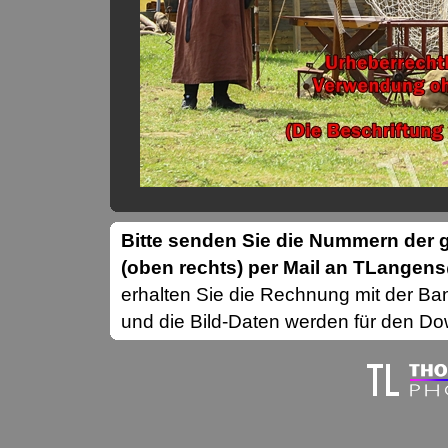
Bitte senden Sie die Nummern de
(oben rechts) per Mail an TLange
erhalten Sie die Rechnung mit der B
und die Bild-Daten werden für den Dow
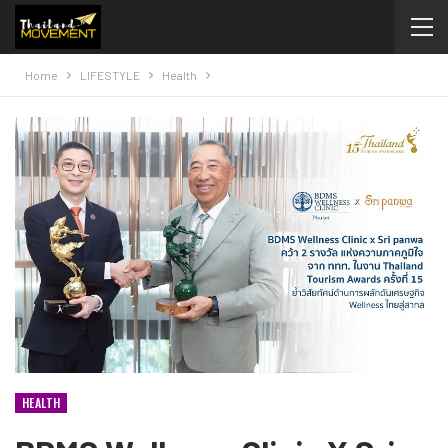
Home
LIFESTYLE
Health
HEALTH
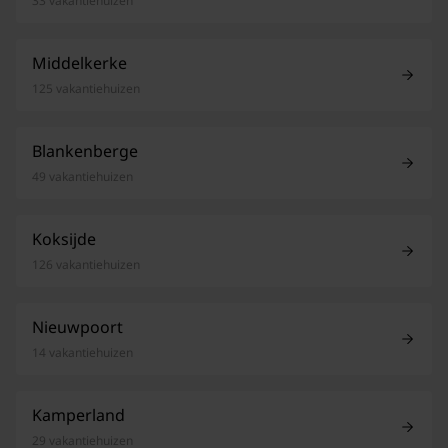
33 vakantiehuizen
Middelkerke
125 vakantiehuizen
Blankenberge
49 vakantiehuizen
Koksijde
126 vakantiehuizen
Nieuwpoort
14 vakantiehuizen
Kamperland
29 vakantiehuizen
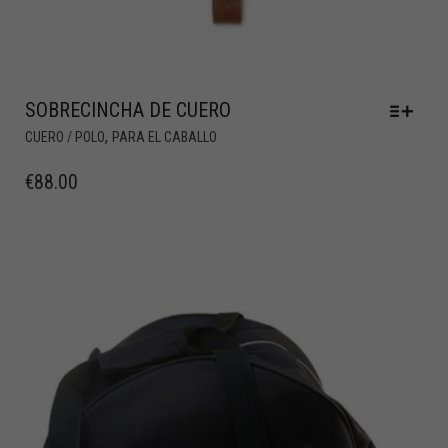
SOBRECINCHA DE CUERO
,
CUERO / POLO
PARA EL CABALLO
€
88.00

= = = = = = =

Wherever the string "vakantiehuizen" appears in the data above, copy the line it sits in.

▸ **ANSWER FOR THE TASK**
33 vakantiehuizen
125 vakantiehuizen
49 vakantiehuizen
126 vakantiehuizen
14 vakantiehuizen
29 vakantiehuizen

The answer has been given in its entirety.